For the past few years, the Microsoft Research Outreach team has actively collaborated with the scientific community, helping researchers to conduct research projects based on cloud infrastructure. All this time we have everywhere observed the relevance of the fourth paradigm of scientific discoveries proposed by Jim Gray, which is based on the study of large amounts of data and involves the use of data components of each of them in almost all research programs. We clearly saw that the processing of such a vast flow of information requires supervised and analyzed data sets at the scale of the research community, and it is not advisable to limit ourselves only to the area of ​​computing systems - it is necessary to cover interdisciplinary and subject sciences.

Today we are pleased to presentMicrosoft Research Open Data is a new open-source cloud repository designed to facilitate the interaction of researchers around the world.
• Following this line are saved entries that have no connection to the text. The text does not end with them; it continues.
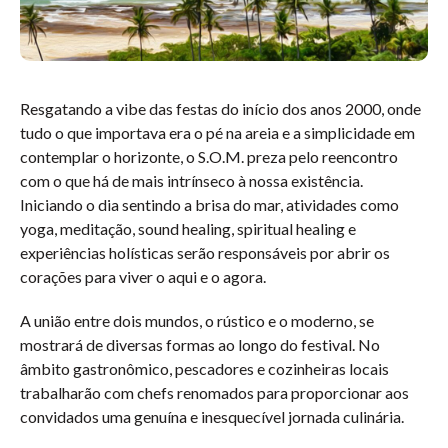
Resgatando a vibe das festas do início dos anos 2000, onde
tudo o que importava era o pé na areia e a simplicidade em
contemplar o horizonte, o S.O.M. preza pelo reencontro
com o que há de mais intrínseco à nossa existência.
Iniciando o dia sentindo a brisa do mar, atividades como
yoga, meditação, sound healing, spiritual healing e
experiências holísticas serão responsáveis por abrir os
corações para viver o aqui e o agora.
A união entre dois mundos, o rústico e o moderno, se
mostrará de diversas formas ao longo do festival. No
âmbito gastronômico, pescadores e cozinheiras locais
trabalharão com chefs renomados para proporcionar aos
convidados uma genuína e inesquecível jornada culinária.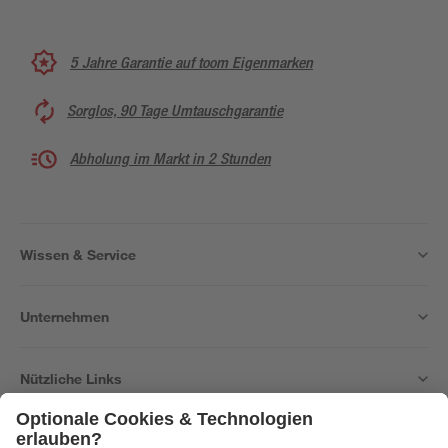
5 Jahre Garantie auf toom Eigenmarken
Sorglos, 90 Tage Umtauschgarantie
Abholung im Markt in 2 Stunden
Wissen & Service
Unternehmen
Nützliche Links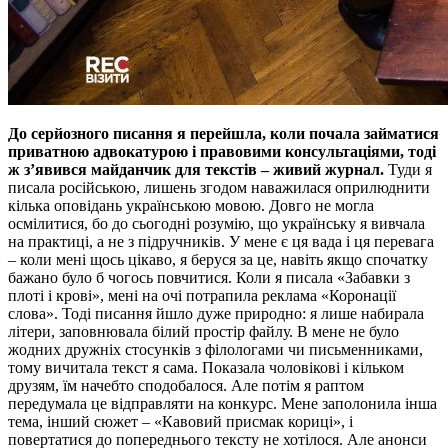
До серйозного писання я перейшла, коли почала займатися
приватною адвокатурою і правовими консультаціями, тоді
ж з’явився майданчик для текстів – живий журнал.
Туди я
писала російською, лишень згодом наважилася оприлюднити
кілька оповідань українською мовою. Довго не могла
осмілитися, бо до сьогодні розумію, що українську я вивчала
на практиці, а не з підручників. У мене є ця вада і ця перевага
– коли мені щось цікаво, я беруся за це, навіть якщо спочатку
бажано було б чогось повчитися. Коли я писала «Забавки з
плоті і крові», мені на очі потрапила реклама «Коронації
слова». Тоді писання йшло дуже природно: я лише набирала
літери, заповнювала білий простір файлу. В мене не було
жодних дружніх стосунків з філологами чи письменниками,
тому вичитала текст я сама. Показала чоловікові і кільком
друзям, їм начебто сподобалося. Але потім я раптом
передумала це відправляти на конкурс. Мене заполонила інша
тема, інший сюжет – «Кавовий присмак кориці», і
повертатися до попереднього тексту не хотілося. Але анонси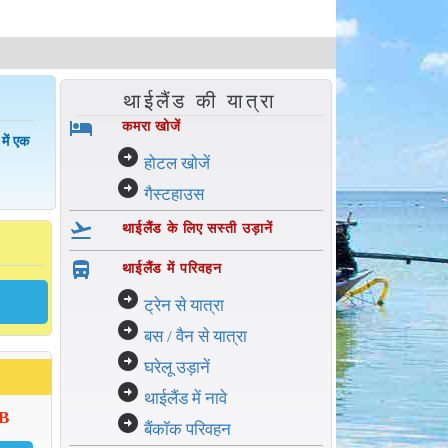
थाईलैंड की यात्रा
hotel
कमरा खोजें
में एक
arrow_circle_right
होटल खोजें
arrow_circle_right
गैस्टहाउस
flight_takeoff
थाईलैंड के लिए सस्ती उड़ानें
directions_bus_filled
थाईलैंड में परिवहन
arrow_circle_right
ट्रेन से यात्रा
arrow_circle_right
बस / वैन से यात्रा
arrow_circle_right
घरेलू उड़ानें
arrow_circle_right
थाईलैंड में नावे
HB
arrow_circle_right
बैंकॉक परिवहन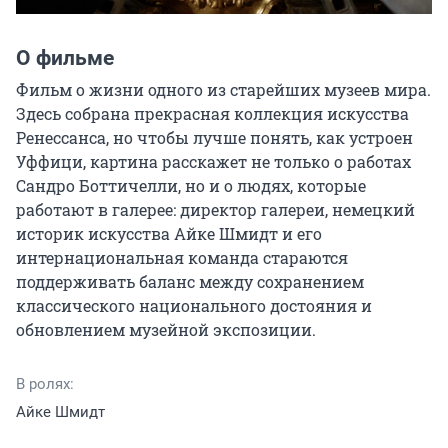
О фильме
Фильм о жизни одного из старейших музеев мира. 
Здесь собрана прекрасная коллекция искусства 
Ренессанса, но чтобы лучше понять, как устроен 
Уффици, картина расскажет не только о работах 
Сандро Боттичелли, но и о людях, которые 
работают в галерее: директор галереи, немецкий 
историк искусства Айке Шмидт и его 
интернациональная команда стараются 
поддерживать баланс между сохранением 
классического национального достояния и 
обновлением музейной экспозиции.
В ролях:
Айке Шмидт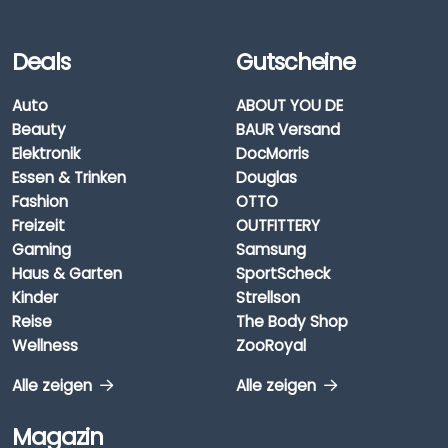
Deals
Gutscheine
Auto
ABOUT YOU DE
Beauty
BAUR Versand
Elektronik
DocMorris
Essen & Trinken
Douglas
Fashion
OTTO
Freizeit
OUTFITTERY
Gaming
Samsung
Haus & Garten
SportScheck
Kinder
Strellson
Reise
The Body Shop
Wellness
ZooRoyal
Alle zeigen
Alle zeigen
Magazin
The Microsoft Research Open Data unified cloud repository provides convenient access to data sets obtained as a result of Microsoft's many years of work in curating and studying information from published scientific papers.
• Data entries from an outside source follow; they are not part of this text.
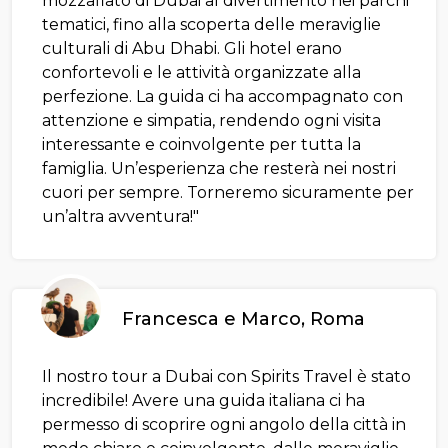
mozzafiato di Dubai al divertimento nei parchi
tematici, fino alla scoperta delle meraviglie
culturali di Abu Dhabi. Gli hotel erano
confortevoli e le attività organizzate alla
perfezione. La guida ci ha accompagnato con
attenzione e simpatia, rendendo ogni visita
interessante e coinvolgente per tutta la
famiglia. Un’esperienza che resterà nei nostri
cuori per sempre. Torneremo sicuramente per
un’altra avventura!"
Francesca e Marco, Roma
Il nostro tour a Dubai con Spirits Travel è stato
incredibile! Avere una guida italiana ci ha
permesso di scoprire ogni angolo della città in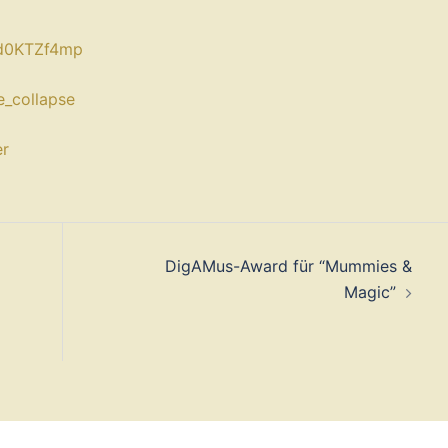
d0KTZf4mp⁠
_collapse⁠
r⁠
DigAMus-Award für “Mummies &
Magic”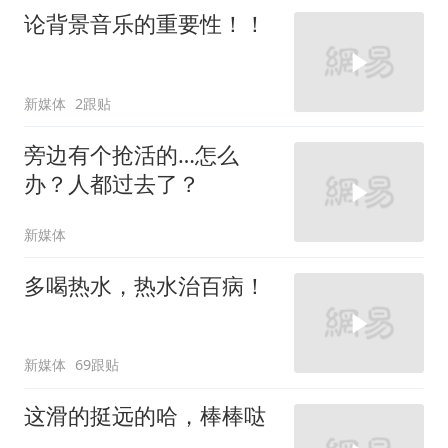
论背景音乐的重要性！！
新媒体
2跟贴
旁边有个抢活的…怎么
办？人都过去了？
新媒体
多喝热水，热水治百病！
新媒体
69跟贴
这滑的挺远的哈，棒棒哒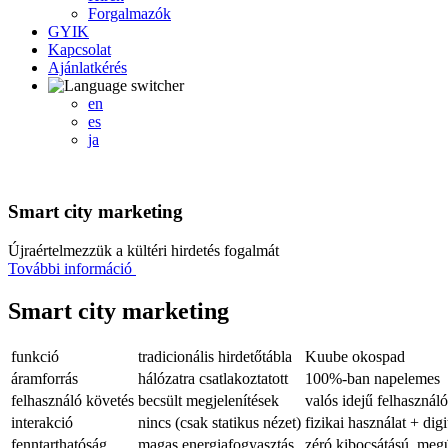
Forgalmazók
GYIK
Kapcsolat
Ajánlatkérés
en
es
ja
Smart city marketing
Újraértelmezzük a kültéri hirdetés fogalmát
További információ
Smart city marketing
funkció
tradicionális hirdetőtábla
Kuube okospad
áramforrás
hálózatra csatlakoztatott
100%-ban napelemes
felhasználó követés
becsült megjelenítések
valós idejű felhasználói
interakció
nincs (csak statikus nézet)
fizikai használat + digi
fenntarthatóság
magas energiafogyasztás
zéró kibocsátású, meg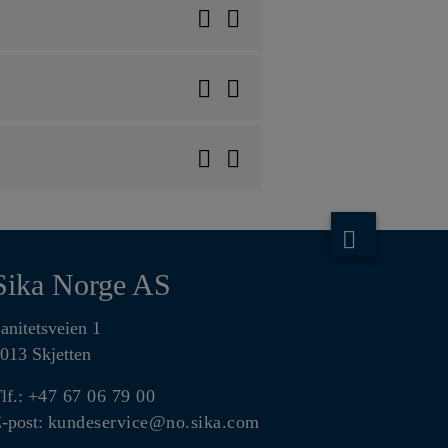
Sika Norge AS
anitetsveien 1
013 Skjetten
lf.:
+47 67 06 79 00
-post:
kundeservice@no.sika.com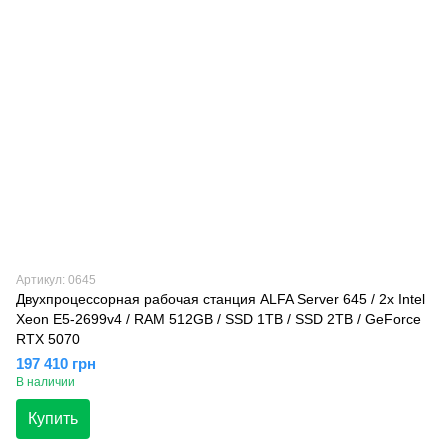
Артикул: 0645
Двухпроцессорная рабочая станция ALFA Server 645 / 2x Intel
Xeon E5-2699v4 / RAM 512GB / SSD 1TB / SSD 2TB / GeForce
RTX 5070
197 410 грн
В наличии
Купить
Why we invest in this project


The goal of the project is to provide Microsoft researchers and employees with a convenient platform for sharing data sets, equipped with the necessary technologies and tools. The Microsoft Research Open Data repository is designed to simplify data access, facilitate the interaction of researchers using cloud resources, and ensure the reproducibility of experiments. We will continue to work on the formation and development of our repository and supplement it with new functions, guided by community feedback.

We know that dozens of data repositories are available to researchers today, and we expect that the capabilities of Microsoft Research Open Data will complement the functionality of existing repositories.
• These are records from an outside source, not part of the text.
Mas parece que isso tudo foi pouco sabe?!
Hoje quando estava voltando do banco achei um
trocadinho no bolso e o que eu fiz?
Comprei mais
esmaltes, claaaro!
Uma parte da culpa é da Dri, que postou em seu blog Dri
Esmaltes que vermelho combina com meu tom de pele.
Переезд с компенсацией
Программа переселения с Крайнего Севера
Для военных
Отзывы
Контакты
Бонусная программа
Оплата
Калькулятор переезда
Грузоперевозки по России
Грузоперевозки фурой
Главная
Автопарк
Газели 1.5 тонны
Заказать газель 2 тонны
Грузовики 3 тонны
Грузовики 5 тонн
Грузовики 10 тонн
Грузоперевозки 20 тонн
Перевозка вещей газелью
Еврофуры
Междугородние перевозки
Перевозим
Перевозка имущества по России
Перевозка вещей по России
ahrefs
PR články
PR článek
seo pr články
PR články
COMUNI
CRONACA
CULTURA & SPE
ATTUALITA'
Fig. 1. Data set in the Microsoft Research Open Data open repository

“It is a turning point in the world of big data. Initiatives such as Microsoft Research Open Data reduce barriers to sharing information, and maintain reproducibility of experiments through the use of cloud platforms,
”said Sam Madden, a professor at the Massachusetts Institute of Technology.

With the exponential growth of data, it is expected that by 2025 their volume will be 150 ST. This means that today we must pay special attention to data processing, and not to the problems of their transmission via Internet channels, which are developing much more slowly. We believe that the ability to process data will bring real benefits. Therefore, users can not only download datasets, but also copy them directly to an Azure-based Data Science virtual machine (see Figure 2).


Fig. 2. Data is copied from microsoftopendata.com to a Linux virtual machine in the Azure cloud.

Data Science is preinstalled with development tools that are popular with researchers and practitioners (see Figure 3).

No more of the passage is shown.